La maledizione di Persefone: #Anathema by Thalia Mars

La maledizione di Persefone: #Anathema by Thalia Mars

autore:Thalia Mars
La lingua: ita
Format: azw3
Tags: Romance, Fantasy, Sagas, General, Fiction
ISBN: 9788893156110
editore: Thalia Mars
pubblicato: 2015-09-30T09:17:43+00:00


Capitolo 8

Hektor arrivò al Drinkup in ritardo di mezz’ora per l’appuntamento con gli altri. Il buttafuori non gli riservò più di un’occhiata intimidita, mentre si faceva da parte per lasciarlo passare.

Hektor indossava un paio di jeans neri con delle sneakers di pelle chiara e una maglia di leggera lana grigia, aderente al petto ampio, ma più larga sulla vita, quel tanto che bastava per nascondere le armi.

Non appena oltrepassò la soglia del locale, nonostante la quantità di umani attorno al bancone, le bariste sollevarono la testa per guardarlo e gli rivolsero sorrisi e cenni di saluto.

Hektor ricambiò i sorrisi e mandò un bacio con la mano alle sue preferite.

Attraversò la folla di persone che ballava dirigendosi verso i tavolini e individuò subito i suoi uomini.

Se non avessero fatto parte dello stesso esercito, probabilmente non sarebbero mai finiti allo stesso tavolo.

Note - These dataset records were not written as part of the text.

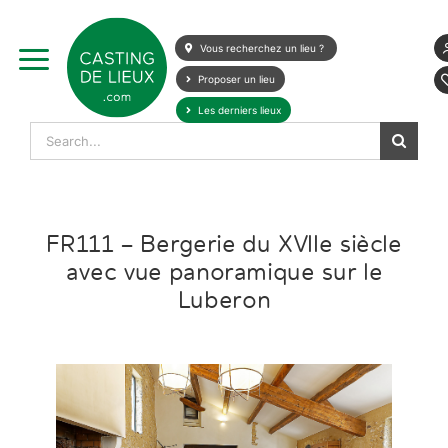
Skip
to
Vous recherchez un lieu ?
content
Proposer un lieu
Les derniers lieux
Search
for:
FR111 – Bergerie du XVIIe siècle
avec vue panoramique sur le
Luberon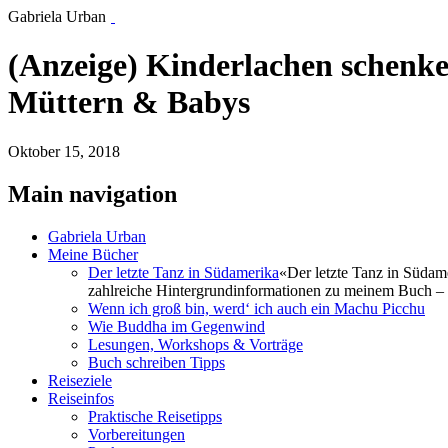
Gabriela Urban
(Anzeige) Kinderlachen schen
Müttern & Babys
Oktober 15, 2018
Main navigation
Gabriela Urban
Meine Bücher
Der letzte Tanz in Südamerika
«Der letzte Tanz in Südam
zahlreiche Hintergrundinformationen zu meinem Buch – 
Wenn ich groß bin, werd‘ ich auch ein Machu Picchu
Wie Buddha im Gegenwind
Lesungen, Workshops & Vorträge
Buch schreiben Tipps
Reiseziele
Reiseinfos
Praktische Reisetipps
Vorbereitungen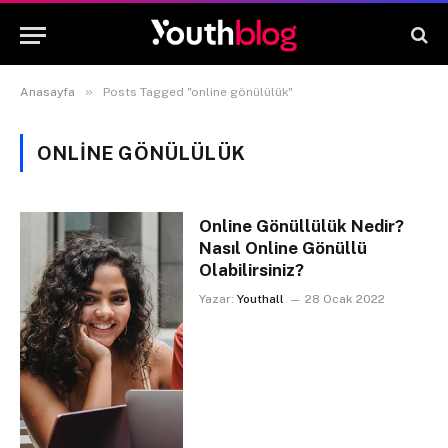
»
Anasayfa
Posts Tagged "online gönülülük"
ONLINE GÖNÜLÜLÜK
Online Gönüllülük Nedir?
Nasıl Online Gönüllü
Olabilirsiniz?
Yazar:
Youthall
28 Ocak 2022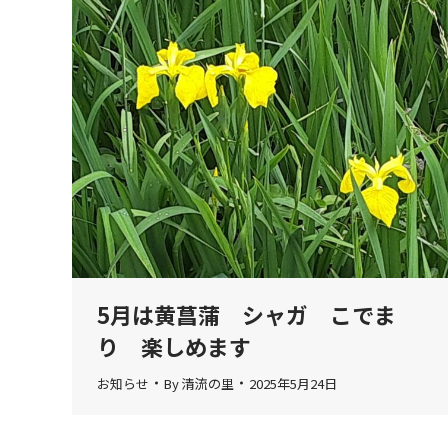
5月は黄菖蒲 シャガ こでま
り 楽しめます
お知らせ
By
清流の里
2025年5月24日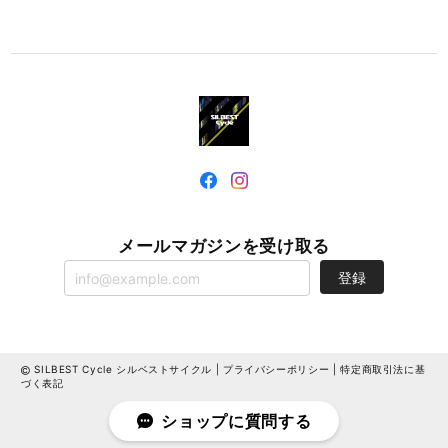
メールマガジンを受け取る
登録
SILBEST Cycle シルベストサイクル |
プライバシーポリシー
|
特定商取引法に基
づく表記
ショップに質問する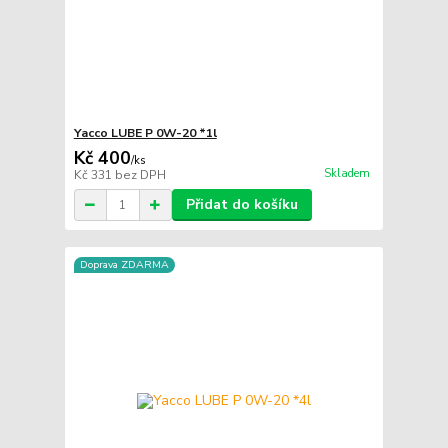
Yacco LUBE P 0W-20 *1l
Kč 400
/
ks
Skladem
Kč 331
bez DPH
Přidat do košíku
Doprava ZDARMA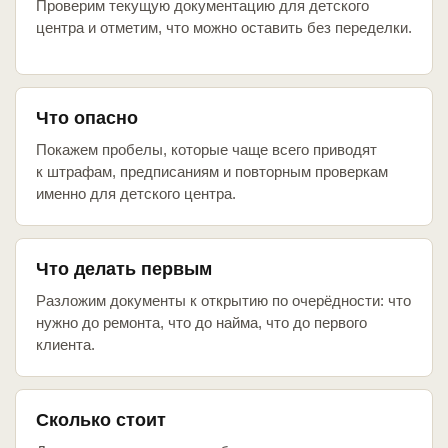
Проверим текущую документацию для детского
центра и отметим, что можно оставить без переделки.
Что опасно
Покажем пробелы, которые чаще всего приводят
к штрафам, предписаниям и повторным проверкам
именно для детского центра.
Что делать первым
Разложим документы к открытию по очерёдности: что
нужно до ремонта, что до найма, что до первого
клиента.
Сколько стоит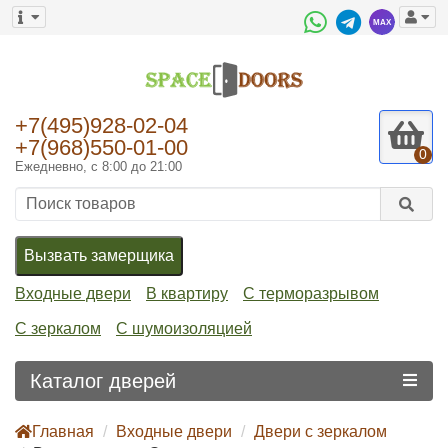
+7(495)928-02-04
+7(968)550-01-00
0
Ежедневно, с 8:00 до 21:00
Вызвать замерщика
Входные двери
В квартиру
С терморазрывом
С зеркалом
С шумоизоляцией
Каталог дверей
Главная
Входные двери
Двери с зеркалом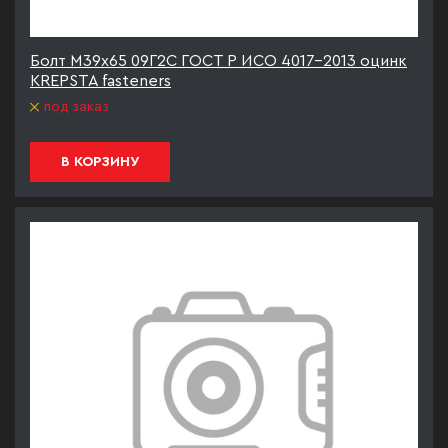
Болт М39х65 09Г2С ГОСТ Р ИСО 4017-2013 оцинк
KREPSTA fasteners
под заказ
В КОРЗИНУ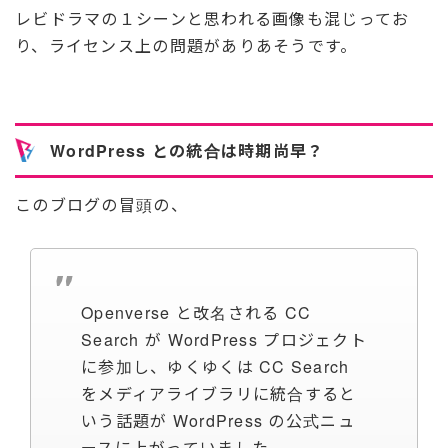
レビドラマの１シーンと思われる画像も混じってお
り、ライセンス上の問題がありあそうです。
WordPress との統合は時期尚早？
このブログの冒頭の、
Openverse と改名される CC
Search が WordPress プロジェクト
に参加し、ゆくゆくは CC Search
をメディアライブラリに統合すると
いう話題が WordPress の公式ニュ
ースに上がっていました。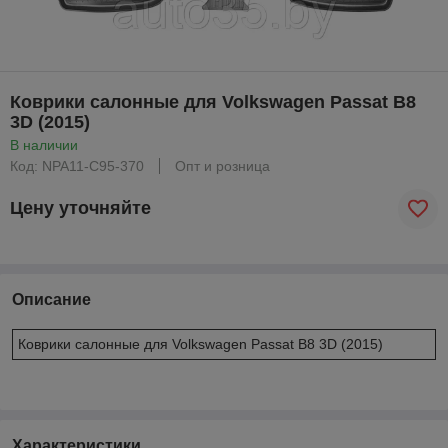
Коврики салонные для Volkswagen Passat B8
3D (2015)
В наличии
Код: NPA11-C95-370
Опт и розница
Цену уточняйте
Описание
Коврики салонные для Volkswagen Passat B8 3D (2015)
Характеристики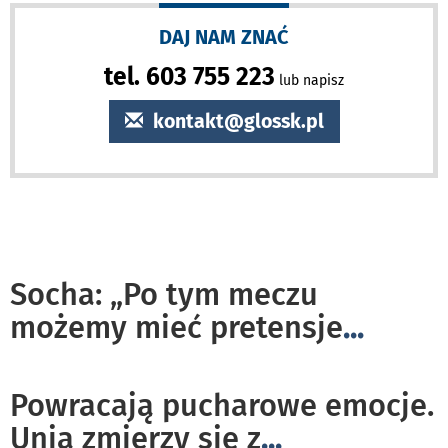
DAJ NAM ZNAĆ
tel. 603 755 223
lub napisz
kontakt@glossk.pl
Socha: „Po tym meczu
możemy mieć pretensje
...
Powracają pucharowe emocje.
Unia zmierzy się z
...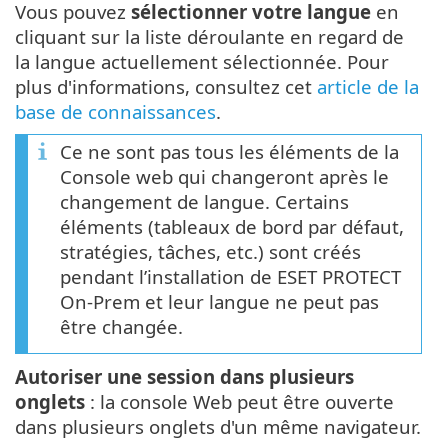
Vous pouvez
sélectionner votre langue
en
cliquant sur la liste déroulante en regard de
la langue actuellement sélectionnée. Pour
plus d'informations, consultez cet
article de la
base de connaissances
.
Ce ne sont pas tous les éléments de la
Console web qui changeront après le
changement de langue. Certains
éléments (tableaux de bord par défaut,
stratégies, tâches, etc.) sont créés
pendant l’installation de ESET PROTECT
On-Prem et leur langue ne peut pas
être changée.
Autoriser une session dans plusieurs
onglets
: la console Web peut être ouverte
dans plusieurs onglets d'un même navigateur.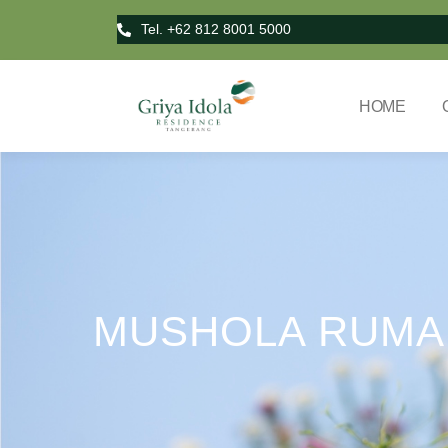
Tel. +62 812 8001 5000
HOME
MUSHOLA RUMAH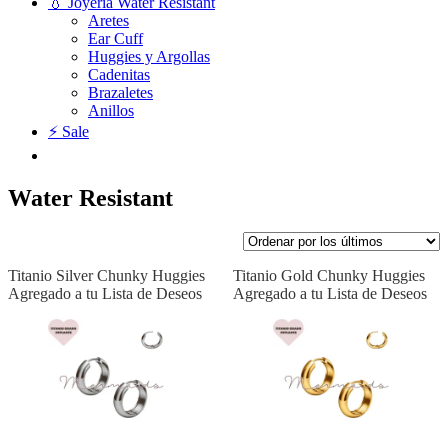
💧 Joyería Water Resistant
Aretes
Ear Cuff
Huggies y Argollas
Cadenitas
Brazaletes
Anillos
⚡ Sale
Water Resistant
Titanio Silver Chunky Huggies
Titanio Gold Chunky Huggies
Agregado a tu Lista de Deseos
Agregado a tu Lista de Deseos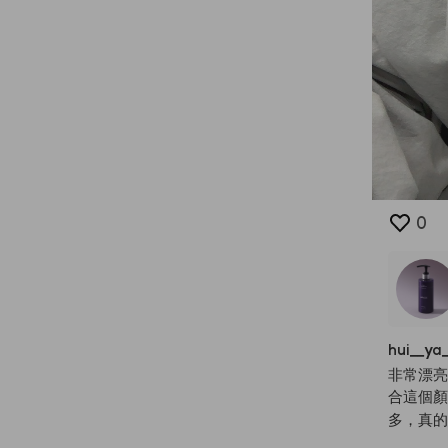
0
hui
__
ya
非常漂亮
合這個顏
多，真的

Kendeas, con i capelli neri rasati a formare il disegno di uno squalo maori e la pelle del colore scuro dell’ebano, era il più elegante: indossava dei blue jeans con una camicia scura ed una giacca blu notte, che rendeva le sue spalle molto più imponenti. Ai piedi aveva del Clarks azzurrine; non molto adatte per combattere, ma non c’era niente che convincesse quel testone a infilare gli anfibi nei suoi giorni di riposo.

Accanto a lui, c’era il suo esatto opposto.

Nikandros aveva legato i lunghi capelli castani in uno chignon e la folta barba serviva a rendere il suo viso più aggressivo. Come se i pantaloni di pelle, gli anfibi borchiati, la maglia scura e il trench di pelle nera non fossero stati già sufficienti ad intimorire qualunque essere umano. Teneva una Corona per il collo della bottiglia, mostrando le mani ricoperte di tatuaggi.

Sul divano di fronte al loro, c’erano i gemelli.

Neesha stava chiacchierando con i compagni. Era vestito come il fratello scapestrato: t-shirt aderente e jeans, pratici per spogliarsi in fretta e rivestirsi altrettanto velocemente. Come sicuramente era nelle intenzioni di Neil, che era appoggiato allo schienale del divano, dando le spalle agli altri, e chiacchierava con una moretta dall’abito striminzito.

Noah, invece, era seduto in silenzio.

Lui era pronto per la battaglia: la giacca di pelle nascondeva sapientemente il rigonfiamento delle armi sui suoi fianchi, sotto la maglia scura. L’unica concessione che si permetteva quando era in libera uscita, era di lasciare a casa le cinghie con i coltelli che di solito metteva intorno alla coscia, ma per il resto Hektor era certo che avesse tutto l’occorrente per affrontare una guerra. Beveva una lattina di Redbull e gli occhi verdi saettavano per il locale, in cerca di eventuali minacce.

I gemelli erano perfettamente identici: stessi boccoli rossi, stessi lineamenti marcati, la stessa rude bellezza del Dio dell’Amore e anche lo stesso deficit dell’attenzione che affliggeva il padre. Non riuscivano a restare concentrati per troppo tempo sullo stesso lavoro, su uno stesso gioco o, per quanto contasse, sulla stessa donna. Fatta eccezione per Noia, ovviamente. Lui non si distraeva mai.

E, infatti, il gemello fu il primo a vederlo mentre si avvicinava. Sollevò la lattina verso di lui.